Transcribed page contents:
Content starts

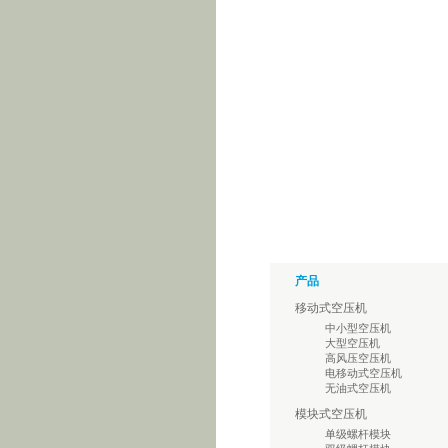
产品
移动式空压机
中小型空压机
大型空压机
高风压空压机
电移动式空压机
无油式空压机
模块式空压机
单级螺杆模块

Content ends

## Exercise directions:
Leaving every picture out, output the data exactly as it stands.

## Solution to the problem:
产品
移动式空压机
中小型空压机
大型空压机
高风压空压机
电移动式空压机
无油式空压机
模块式空压机
单级螺杆模块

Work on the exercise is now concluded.